===== Task inputs

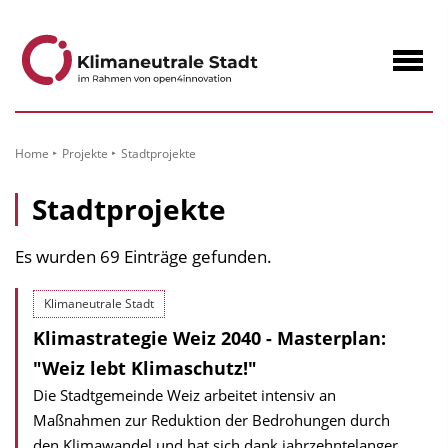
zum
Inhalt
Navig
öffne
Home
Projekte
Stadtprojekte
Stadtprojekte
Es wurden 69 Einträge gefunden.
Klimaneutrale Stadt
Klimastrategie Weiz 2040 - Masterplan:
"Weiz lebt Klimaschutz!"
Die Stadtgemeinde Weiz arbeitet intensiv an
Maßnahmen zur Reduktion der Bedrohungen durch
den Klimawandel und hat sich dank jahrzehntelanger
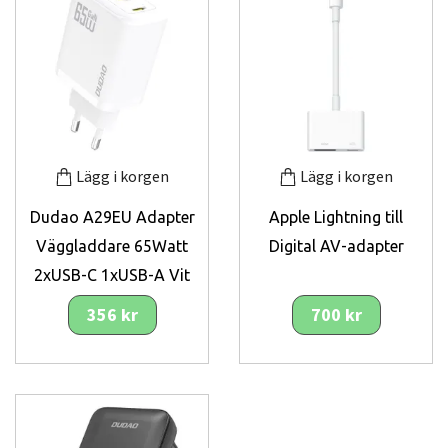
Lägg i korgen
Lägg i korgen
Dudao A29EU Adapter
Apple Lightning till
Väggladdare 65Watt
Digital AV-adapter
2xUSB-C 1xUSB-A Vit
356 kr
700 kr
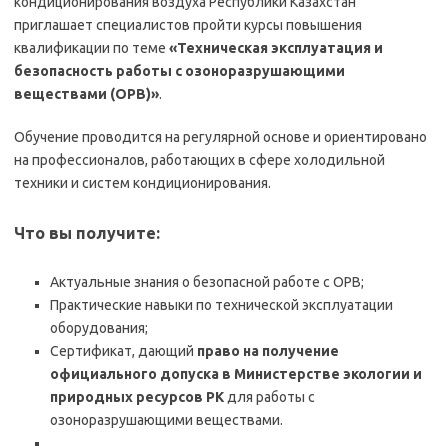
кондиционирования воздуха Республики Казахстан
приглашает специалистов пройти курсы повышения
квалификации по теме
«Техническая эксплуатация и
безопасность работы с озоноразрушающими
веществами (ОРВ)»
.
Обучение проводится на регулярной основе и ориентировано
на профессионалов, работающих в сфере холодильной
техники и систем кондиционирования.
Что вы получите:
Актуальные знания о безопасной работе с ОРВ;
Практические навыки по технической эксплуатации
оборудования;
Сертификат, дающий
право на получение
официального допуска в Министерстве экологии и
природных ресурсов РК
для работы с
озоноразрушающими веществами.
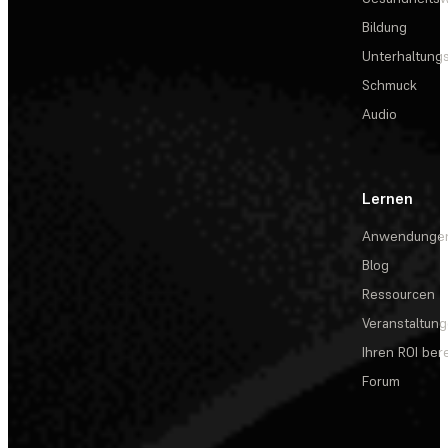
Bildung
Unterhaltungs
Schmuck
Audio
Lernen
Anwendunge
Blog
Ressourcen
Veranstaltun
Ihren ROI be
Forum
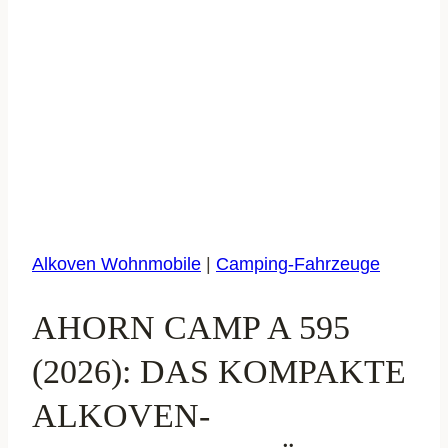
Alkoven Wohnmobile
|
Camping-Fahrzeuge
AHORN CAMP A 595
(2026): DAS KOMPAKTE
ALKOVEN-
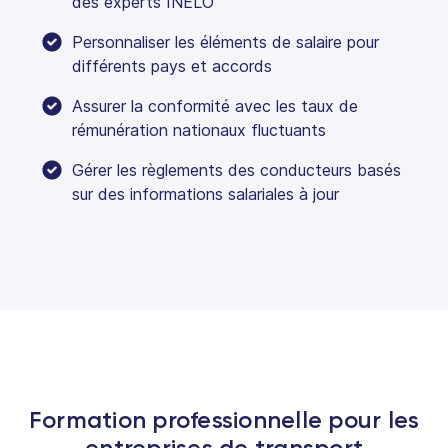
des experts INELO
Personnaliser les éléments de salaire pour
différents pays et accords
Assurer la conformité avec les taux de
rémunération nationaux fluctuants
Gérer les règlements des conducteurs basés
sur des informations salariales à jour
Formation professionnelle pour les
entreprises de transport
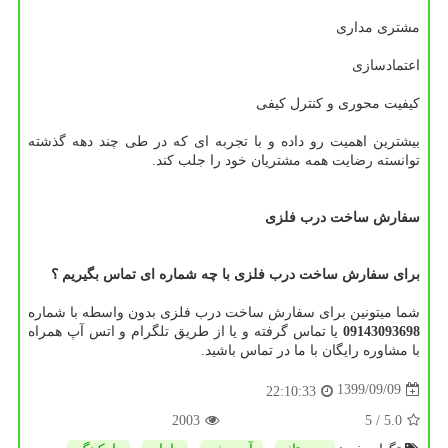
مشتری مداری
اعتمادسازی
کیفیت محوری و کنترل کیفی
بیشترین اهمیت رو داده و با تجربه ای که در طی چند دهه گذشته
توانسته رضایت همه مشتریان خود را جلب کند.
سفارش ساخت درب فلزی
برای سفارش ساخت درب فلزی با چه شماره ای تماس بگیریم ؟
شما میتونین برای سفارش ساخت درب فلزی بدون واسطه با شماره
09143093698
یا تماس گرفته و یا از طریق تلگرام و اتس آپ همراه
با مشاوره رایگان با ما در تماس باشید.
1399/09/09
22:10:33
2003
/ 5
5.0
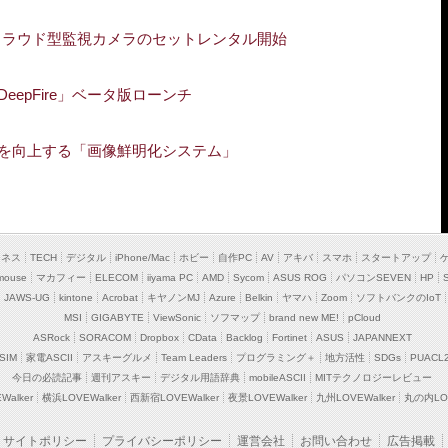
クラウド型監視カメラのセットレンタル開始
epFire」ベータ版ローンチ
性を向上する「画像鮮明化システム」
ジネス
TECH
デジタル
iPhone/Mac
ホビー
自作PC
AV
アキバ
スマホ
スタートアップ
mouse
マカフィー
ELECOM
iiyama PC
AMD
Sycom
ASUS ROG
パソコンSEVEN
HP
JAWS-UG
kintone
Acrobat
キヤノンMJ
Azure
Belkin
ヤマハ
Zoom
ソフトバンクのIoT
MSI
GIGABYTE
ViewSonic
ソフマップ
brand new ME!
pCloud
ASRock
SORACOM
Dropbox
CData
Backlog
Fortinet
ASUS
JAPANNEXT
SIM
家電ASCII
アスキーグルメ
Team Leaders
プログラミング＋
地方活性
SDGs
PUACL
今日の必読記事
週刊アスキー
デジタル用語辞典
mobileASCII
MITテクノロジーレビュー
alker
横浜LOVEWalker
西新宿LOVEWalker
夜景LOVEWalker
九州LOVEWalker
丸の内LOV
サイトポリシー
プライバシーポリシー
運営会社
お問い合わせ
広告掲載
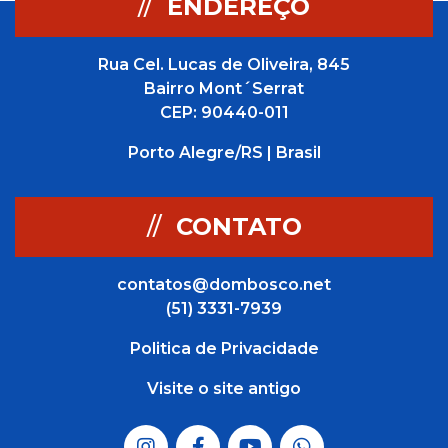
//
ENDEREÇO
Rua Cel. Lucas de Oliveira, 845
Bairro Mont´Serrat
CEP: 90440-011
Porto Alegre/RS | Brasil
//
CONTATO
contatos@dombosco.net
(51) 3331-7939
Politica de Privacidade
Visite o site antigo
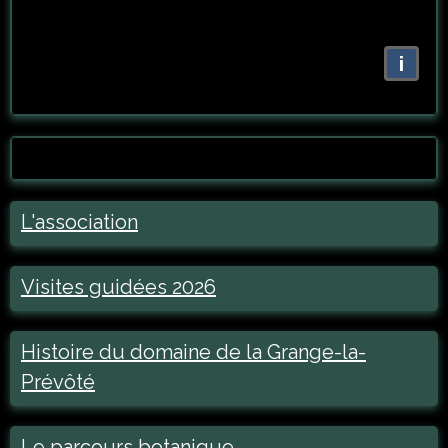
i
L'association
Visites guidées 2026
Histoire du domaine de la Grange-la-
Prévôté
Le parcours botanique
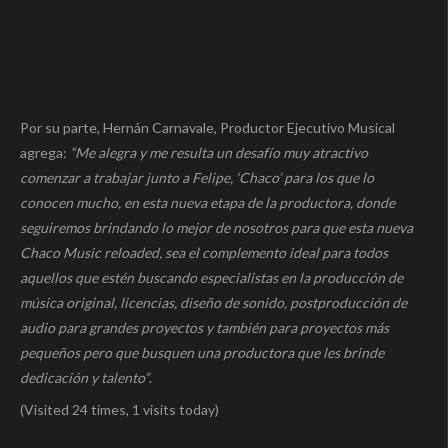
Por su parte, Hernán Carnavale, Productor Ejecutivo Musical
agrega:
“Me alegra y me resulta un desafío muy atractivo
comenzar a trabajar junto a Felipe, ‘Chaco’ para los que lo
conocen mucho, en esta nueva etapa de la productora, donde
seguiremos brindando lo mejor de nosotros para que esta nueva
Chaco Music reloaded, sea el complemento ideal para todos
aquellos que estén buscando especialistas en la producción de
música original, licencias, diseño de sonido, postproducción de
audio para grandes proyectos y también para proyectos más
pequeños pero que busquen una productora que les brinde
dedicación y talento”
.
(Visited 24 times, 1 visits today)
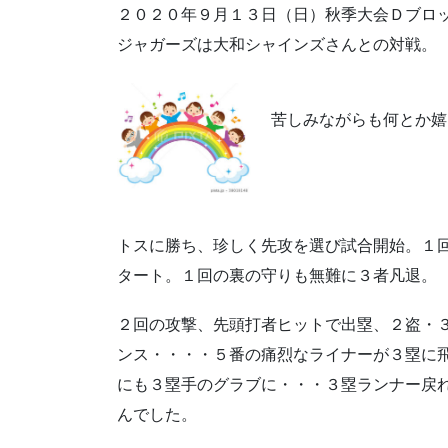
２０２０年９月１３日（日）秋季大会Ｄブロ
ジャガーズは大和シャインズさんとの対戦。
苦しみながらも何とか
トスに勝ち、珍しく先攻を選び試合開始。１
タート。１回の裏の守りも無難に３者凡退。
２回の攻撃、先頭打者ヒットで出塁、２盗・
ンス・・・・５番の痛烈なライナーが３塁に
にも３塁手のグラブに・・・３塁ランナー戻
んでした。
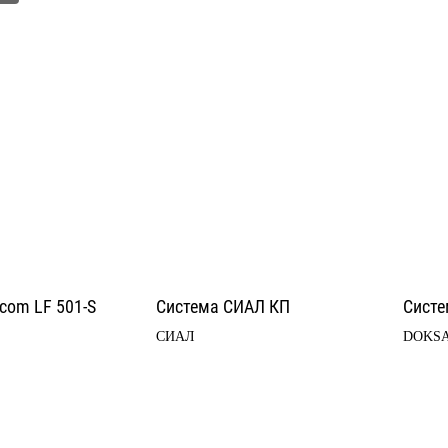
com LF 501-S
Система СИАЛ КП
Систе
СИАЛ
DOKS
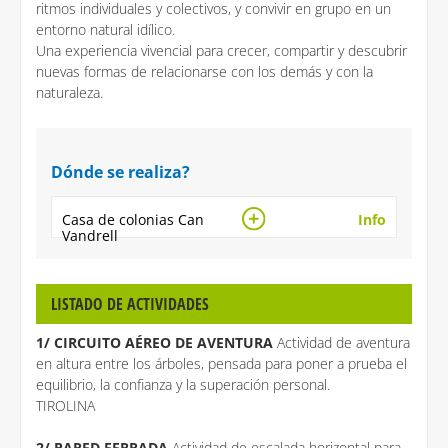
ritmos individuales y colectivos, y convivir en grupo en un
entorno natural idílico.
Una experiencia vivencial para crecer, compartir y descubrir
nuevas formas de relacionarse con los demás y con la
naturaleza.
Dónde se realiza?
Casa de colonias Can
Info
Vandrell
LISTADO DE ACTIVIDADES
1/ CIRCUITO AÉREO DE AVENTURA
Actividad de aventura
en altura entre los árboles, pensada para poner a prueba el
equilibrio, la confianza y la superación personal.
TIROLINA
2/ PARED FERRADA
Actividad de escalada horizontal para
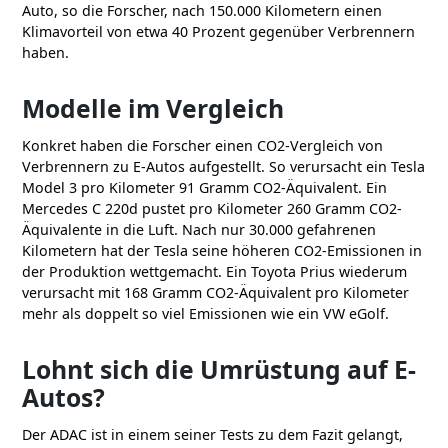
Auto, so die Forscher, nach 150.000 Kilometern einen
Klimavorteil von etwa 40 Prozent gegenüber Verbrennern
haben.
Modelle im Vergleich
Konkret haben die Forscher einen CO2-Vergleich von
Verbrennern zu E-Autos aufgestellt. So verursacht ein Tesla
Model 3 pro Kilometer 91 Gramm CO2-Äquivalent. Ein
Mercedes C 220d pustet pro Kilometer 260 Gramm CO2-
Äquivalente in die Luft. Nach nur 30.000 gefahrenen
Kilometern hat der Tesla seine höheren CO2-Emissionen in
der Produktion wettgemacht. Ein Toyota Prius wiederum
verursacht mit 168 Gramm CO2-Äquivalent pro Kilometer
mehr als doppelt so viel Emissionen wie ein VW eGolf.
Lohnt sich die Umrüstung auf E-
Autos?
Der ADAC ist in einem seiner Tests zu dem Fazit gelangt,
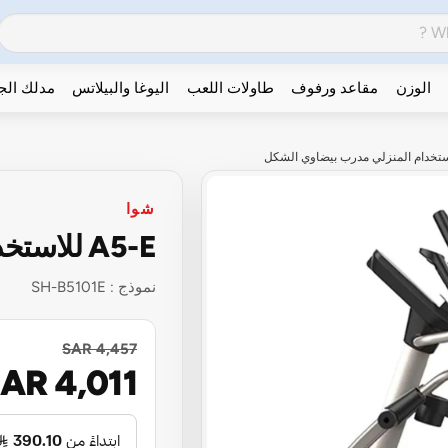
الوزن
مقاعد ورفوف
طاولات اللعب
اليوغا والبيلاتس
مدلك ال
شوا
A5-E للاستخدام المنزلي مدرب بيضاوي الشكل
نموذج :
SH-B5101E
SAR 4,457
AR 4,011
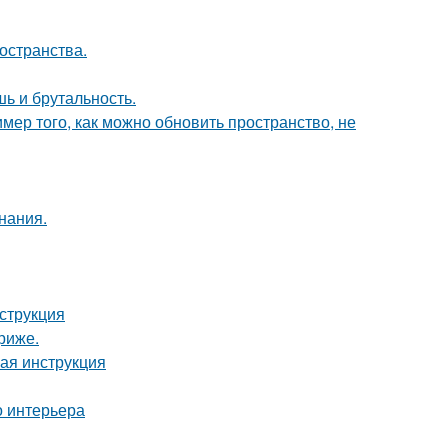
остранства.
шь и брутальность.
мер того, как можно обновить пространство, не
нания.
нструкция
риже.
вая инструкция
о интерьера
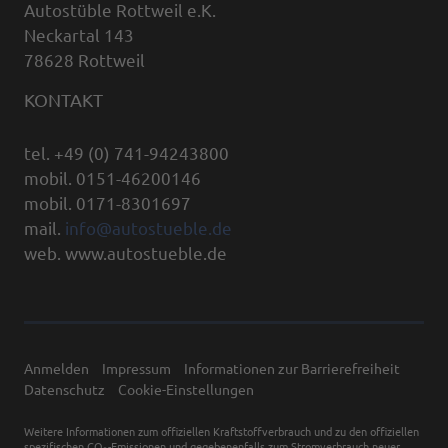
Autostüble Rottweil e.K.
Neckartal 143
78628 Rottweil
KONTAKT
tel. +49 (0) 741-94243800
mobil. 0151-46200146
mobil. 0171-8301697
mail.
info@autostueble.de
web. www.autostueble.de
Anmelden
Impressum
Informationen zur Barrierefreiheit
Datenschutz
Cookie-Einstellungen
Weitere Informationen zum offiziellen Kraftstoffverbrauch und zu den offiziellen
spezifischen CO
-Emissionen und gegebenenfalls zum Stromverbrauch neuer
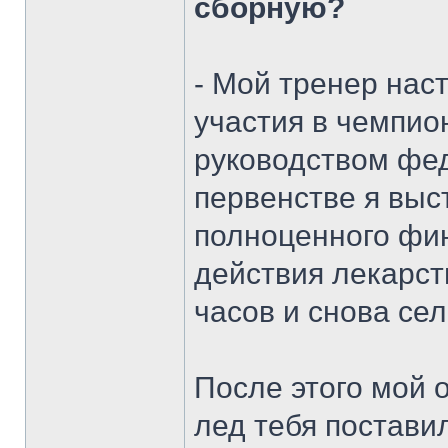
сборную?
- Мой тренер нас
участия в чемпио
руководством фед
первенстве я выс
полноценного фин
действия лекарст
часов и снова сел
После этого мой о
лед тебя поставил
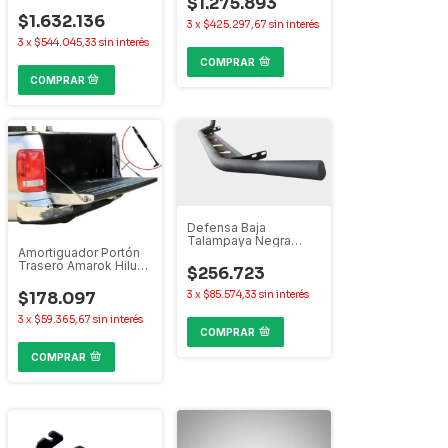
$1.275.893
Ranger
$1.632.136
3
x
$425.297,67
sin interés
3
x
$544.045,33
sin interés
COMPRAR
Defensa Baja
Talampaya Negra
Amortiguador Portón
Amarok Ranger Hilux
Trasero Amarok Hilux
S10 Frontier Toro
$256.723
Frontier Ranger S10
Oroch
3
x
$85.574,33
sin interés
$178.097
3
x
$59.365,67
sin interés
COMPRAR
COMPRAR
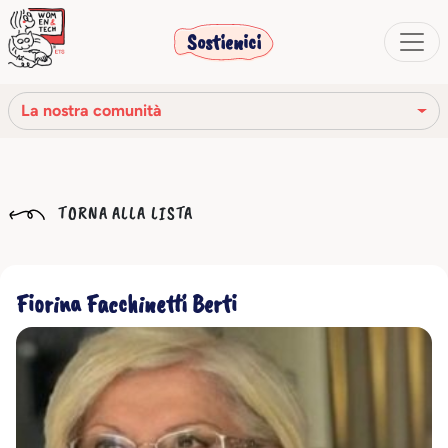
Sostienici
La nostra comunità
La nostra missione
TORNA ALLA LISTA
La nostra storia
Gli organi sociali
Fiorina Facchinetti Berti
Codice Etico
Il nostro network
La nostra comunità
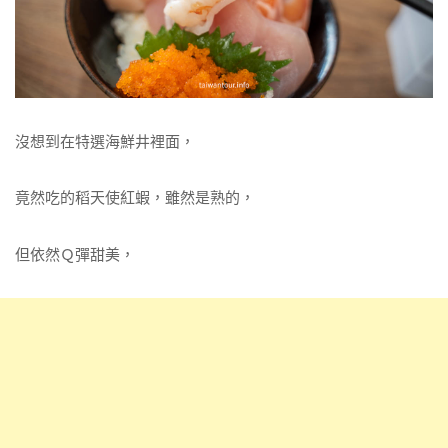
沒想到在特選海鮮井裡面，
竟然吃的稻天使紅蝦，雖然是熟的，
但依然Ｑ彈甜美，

==========

• Exercise goal:
Which lines of the entries above contain the word "sich"? Copy each of them.

• Solution for this exercise:
den Klimawandel und hat sich dank jahrzehntelanger
Lohnt sich die Umrüstung auf E-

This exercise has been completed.